--- What you will do ---
Could you report every line of the listing below that holds the word "Folgen"?

--- Recorded data ---
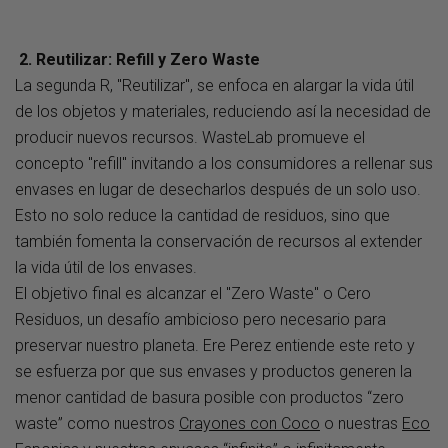
2.
Reutilizar: Refill y Zero Waste
La segunda R, "Reutilizar", se enfoca en alargar la vida útil
de los objetos y materiales, reduciendo así la necesidad de
producir nuevos recursos. WasteLab promueve el
concepto "refill" invitando a los consumidores a rellenar sus
envases en lugar de desecharlos después de un solo uso.
Esto no solo reduce la cantidad de residuos, sino que
también fomenta la conservación de recursos al extender
la vida útil de los envases.
El objetivo final es alcanzar el "Zero Waste" o Cero
Residuos, un desafío ambicioso pero necesario para
preservar nuestro planeta. Ere Perez entiende este reto y
se esfuerza por que sus envases y productos generen la
menor cantidad de basura posible con productos “zero
waste” como nuestros
C
rayones con Coco
o nuestras
E
co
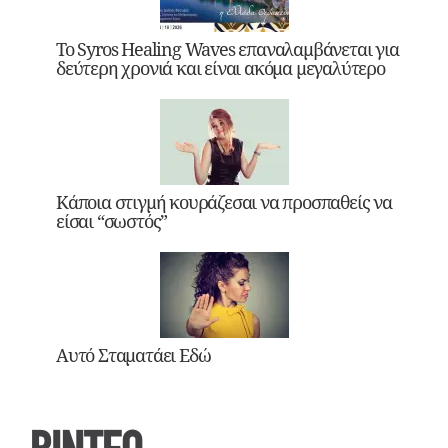
Το Syros Healing Waves επαναλαμβάνεται για
δεύτερη χρονιά και είναι ακόμα μεγαλύτερο
Κάποια στιγμή κουράζεσαι να προσπαθείς να
είσαι “σωστός”
Αυτό Σταματάει Εδώ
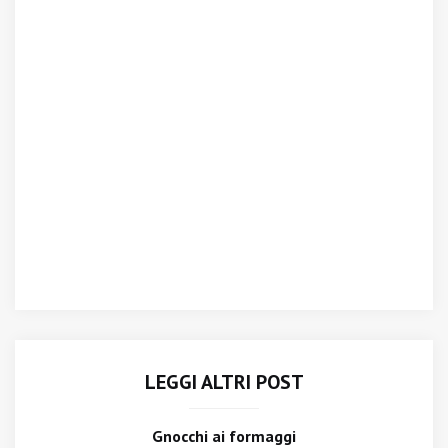
LEGGI ALTRI POST
Gnocchi ai formaggi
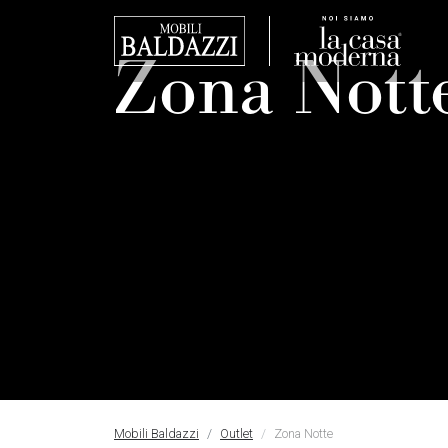
Zona Nott
Mobili Baldazzi
Outlet
Zona Notte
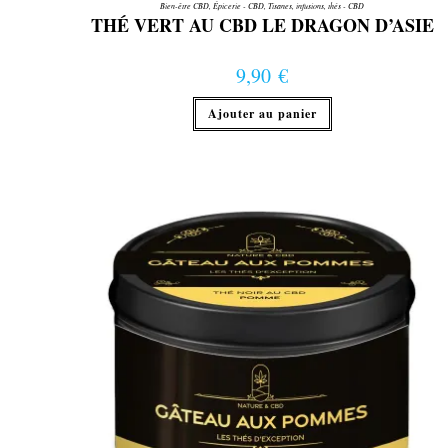
Bien-être CBD
,
Épicerie - CBD
,
Tisanes, infusions, thés - CBD
THÉ VERT AU CBD LE DRAGON D’ASIE
9,90
€
Ajouter au panier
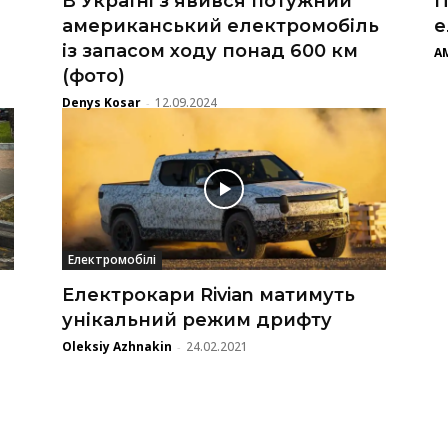
В Україні з’явився потужний
П
американський електромобіль
е
із запасом ходу понад 600 км
A
(фото)
Denys Kosar
12.09.2024
-
Електромобілі
Електрокари Rivian матимуть
унікальний режим дрифту
Oleksiy Azhnakin
24.02.2021
-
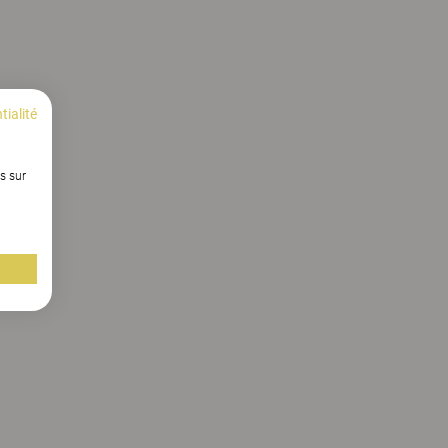
tialité
s sur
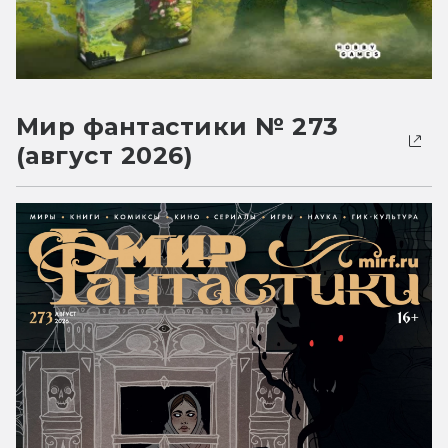
Мир фантастики № 273
(август 2026)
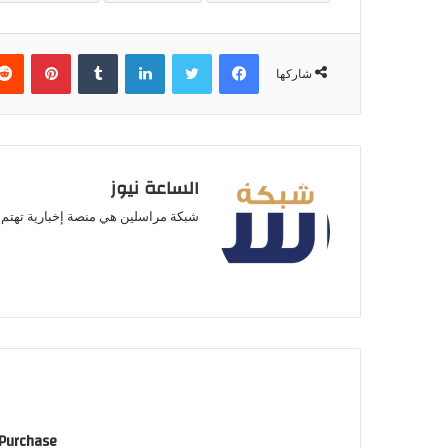
فيسبوك
تويتر
لينكدإن
بينتير
شاركها
الساعة نيوز
شبكة مراسلين هي منصة إخبارية تهتم ب
 Purchase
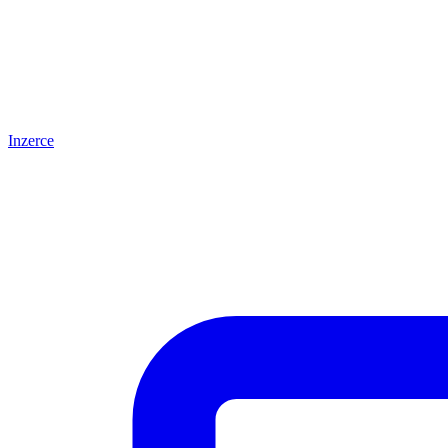
Inzerce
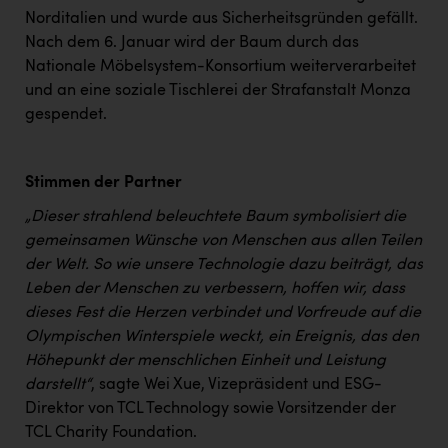
PEZ
Norditalien und wurde aus Sicherheitsgründen gefällt.
Nach dem 6. Januar wird der Baum durch das
PÜSPÖK
Nationale Möbelsystem-Konsortium weiterverarbeitet
REMAX
und an eine soziale Tischlerei der Strafanstalt Monza
gespendet.
RE/MAX Welcome
Resch&Frisch
Stimmen der Partner
RUBBLE MASTER
„Dieser strahlend beleuchtete Baum symbolisiert die
Ruderclub Wels
gemeinsamen Wünsche von Menschen aus allen Teilen
der Welt. So wie unsere Technologie dazu beiträgt, das
SCRI - Salzburg Cancer Research Institute
Leben der Menschen zu verbessern, hoffen wir, dass
SCHMACHTL GmbH
dieses Fest die Herzen verbindet und Vorfreude auf die
Olympischen Winterspiele weckt, ein Ereignis, das den
Schwingshandl - automation technology gmbh
Höhepunkt der menschlichen Einheit und Leistung
Seher + Partner
darstellt“
, sagte Wei Xue, Vizepräsident und ESG-
Direktor von TCL Technology sowie Vorsitzender der
Smurfit Westrock Nettingsdorf
TCL Charity Foundation.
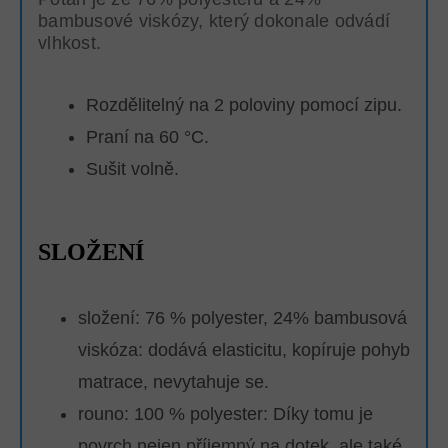
bambusové viskózy, který dokonale odvádí
vlhkost.
Rozdělitelný na 2 poloviny pomocí zipu.
Praní na 60 °C.
Sušit volně.
SLOŽENÍ
složení: 76 % polyester, 24% bambusová
viskóza: dodává elasticitu, kopíruje pohyb
matrace, nevytahuje se.
rouno: 100 % polyester:
Díky tomu je
povrch nejen příjemný na dotek, ale také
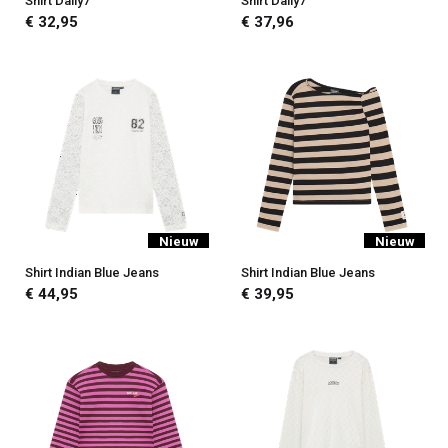
Shirt Daily7
Shirt Daily7
€ 32,95
€ 37,96
Nieuw
Nieuw
Shirt Indian Blue Jeans
Shirt Indian Blue Jeans
€ 44,95
€ 39,95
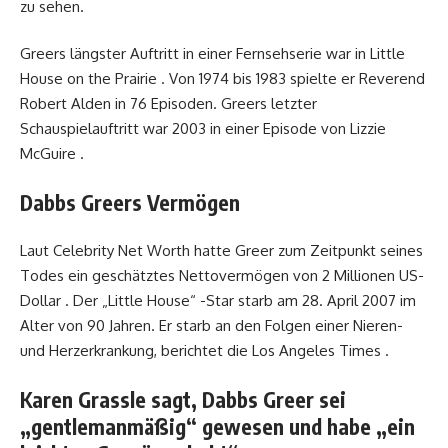
zu sehen.
Greers längster Auftritt in einer Fernsehserie war in Little
House on the Prairie . Von 1974 bis 1983 spielte er Reverend
Robert Alden in 76 Episoden. Greers letzter
Schauspielauftritt war 2003 in einer Episode von Lizzie
McGuire .
Dabbs Greers Vermögen
Laut Celebrity Net Worth hatte Greer zum Zeitpunkt seines
Todes ein geschätztes Nettovermögen von 2 Millionen US-
Dollar . Der „Little House“ -Star starb am 28. April 2007 im
Alter von 90 Jahren. Er starb an den Folgen einer Nieren-
und Herzerkrankung, berichtet die Los Angeles Times .
Karen Grassle sagt, Dabbs Greer sei
„gentlemanmäßig“ gewesen und habe „ein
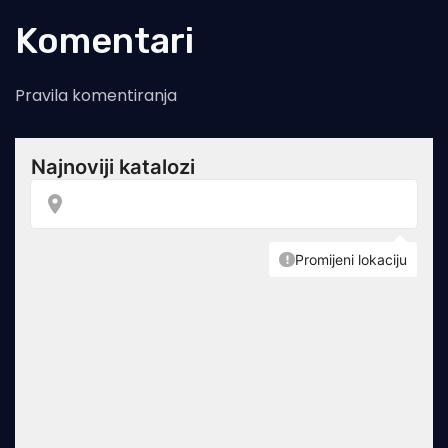
Komentari
Pravila komentiranja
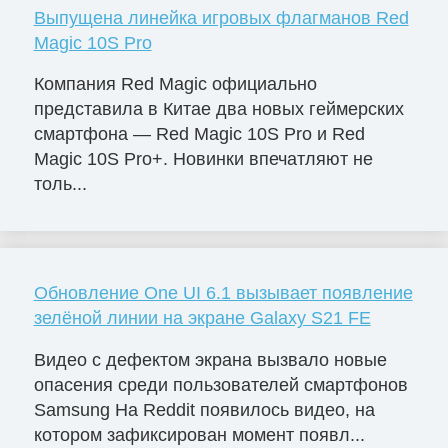
Выпущена линейка игровых флагманов Red
Magic 10S Pro
Компания Red Magic официально
представила в Китае два новых геймерских
смартфона — Red Magic 10S Pro и Red
Magic 10S Pro+. Новинки впечатляют не
толь...
Обновление One UI 6.1 вызывает появление
зелёной линии на экране Galaxy S21 FE
Видео с дефектом экрана вызвало новые
опасения среди пользователей смартфонов
Samsung На Reddit появилось видео, на
котором зафиксирован момент появл...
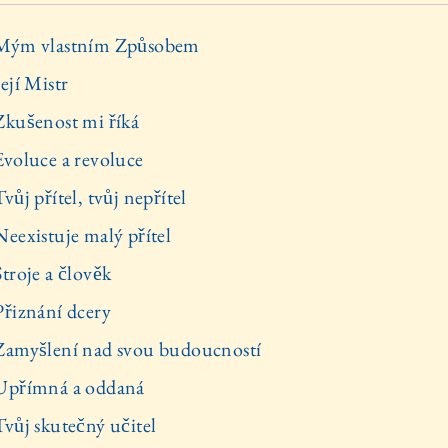
 Mým vlastním Způsobem
ejí Mistr
Zkušenost mi říká
Evoluce a revoluce
vůj přítel, tvůj nepřítel
Neexistuje malý přítel
Stroje a člověk
Přiznání dcery
Zamyšlení nad svou budoucností
Upřímná a oddaná
Tvůj skutečný učitel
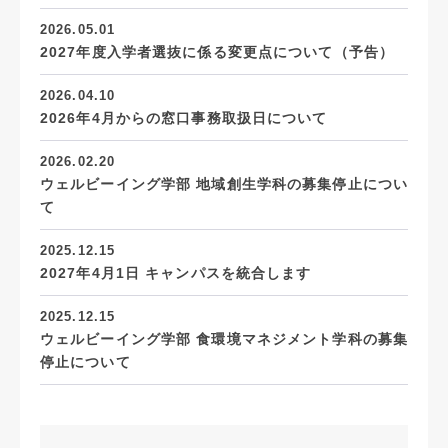
2026.05.01
2027年度入学者選抜に係る変更点について（予告）
2026.04.10
2026年4月からの窓口事務取扱日について
2026.02.20
ウェルビーイング学部 地域創生学科の募集停止につい
て
2025.12.15
2027年4月1日 キャンパスを統合します
2025.12.15
ウェルビーイング学部 食環境マネジメント学科の募集
停止について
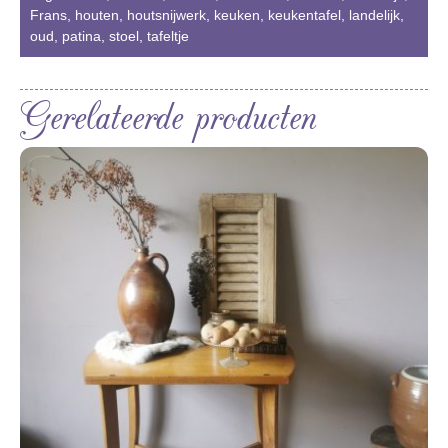
Frans
,
houten
,
houtsnijwerk
,
keuken
,
keukentafel
,
landelijk
,
oud
,
patina
,
stoel
,
tafeltje
Gerelateerde producten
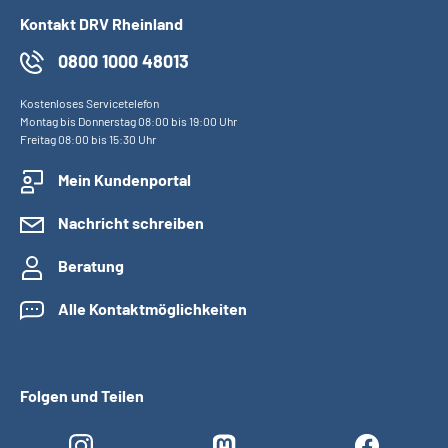
Kontakt DRV Rheinland
0800 1000 48013
Kostenloses Servicetelefon
Montag bis Donnerstag 08:00 bis 19:00 Uhr
Freitag 08:00 bis 15:30 Uhr
Mein Kundenportal
Nachricht schreiben
Beratung
Alle Kontaktmöglichkeiten
Folgen und Teilen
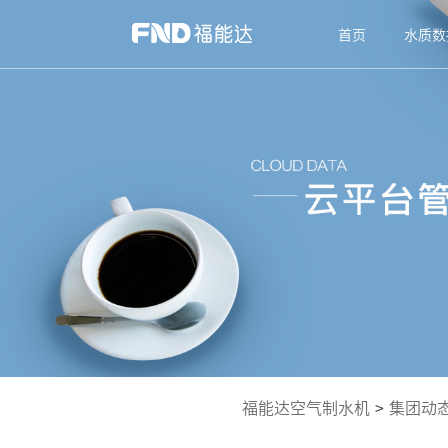
首页
水质数
福能达空气制水机
>
集团动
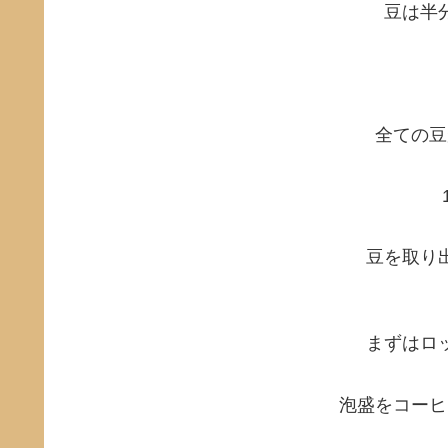
豆は半
全ての豆
豆を取り
まずはロ
泡盛をコーヒ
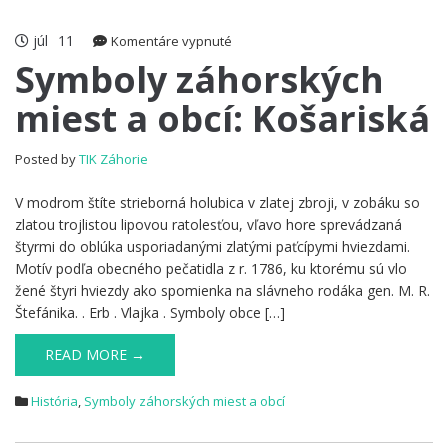
júl
11
na
Komentáre vypnuté
Symboly
Symboly záhorských
záhorských
miest a obcí: Košariská
miest
a
obcí:
Posted by
TIK Záhorie
Košariská
V modrom štíte strieborná holubica v zlatej zbroji, v zobáku so
zlatou trojlistou lipovou ratolesťou, vľavo hore sprevádzaná
štyrmi do oblúka usporiadanými zlatými paťcípymi hviezdami.
Motív podľa obecného pečatidla z r. 1786, ku ktorému sú vlo
žené štyri hviezdy ako spomienka na slávneho rodáka gen. M. R.
Štefánika. . Erb . Vlajka . Symboly obce […]
READ MORE →
História
,
Symboly záhorských miest a obcí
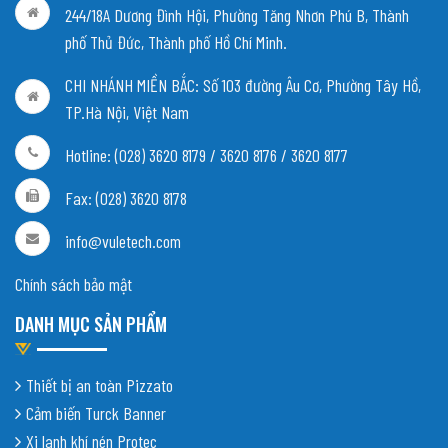
244/18A Dương Đình Hội, Phường Tăng Nhơn Phú B, Thành
phố Thủ Đức, Thành phố Hồ Chí Minh.
CHI NHÁNH MIỀN BẮC:
Số 103 đường Âu Cơ, Phường Tây Hồ,
TP.Hà Nội, Việt Nam
Hotline: (028) 3620 8179 / 3620 8176 / 3620 8177
Fax: (028) 3620 8178
info@vuletech.com
Chính sách bảo mật
DANH MỤC SẢN PHẨM
Thiết bị an toàn Pizzato
Cảm biến Turck Banner
Xi lanh khí nén Protec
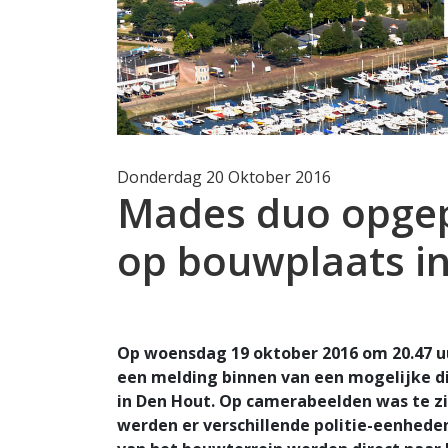
Donderdag 20 Oktober 2016
Mades duo opgep
op bouwplaats i
Op woensdag 19 oktober 2016 om 20.47 uu
een melding binnen van een mogelijke d
in Den Hout. Op camerabeelden was te zi
werden er verschillende politie-eenhede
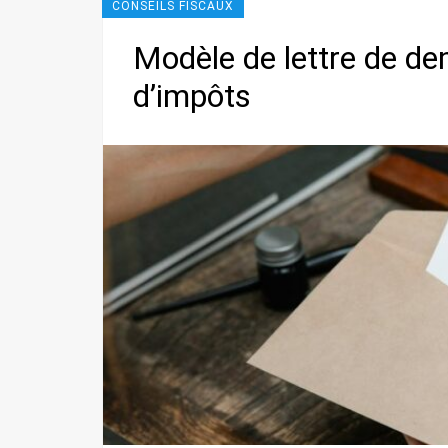
CONSEILS FISCAUX
Modèle de lettre de d
d’impôts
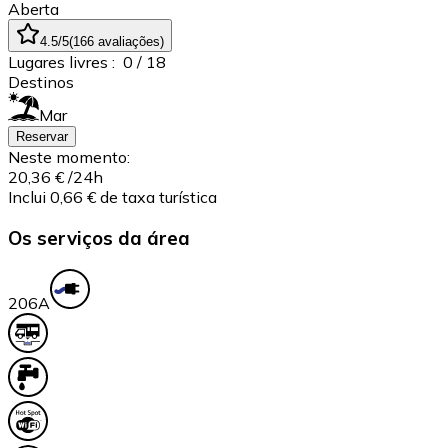
Aberta
4.5
/5
(
166
avaliações
)
Lugares livres :
0
/ 18
Destinos
Mar
Reservar
Neste momento:
20,36 €
/24h
Inclui 0,66 € de taxa turística
Os serviços da área
20
6A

--- Solution for this exercise ---
Alter von 90 Jahren. Er starb an den Folgen einer Nieren-
Folgen und Teilen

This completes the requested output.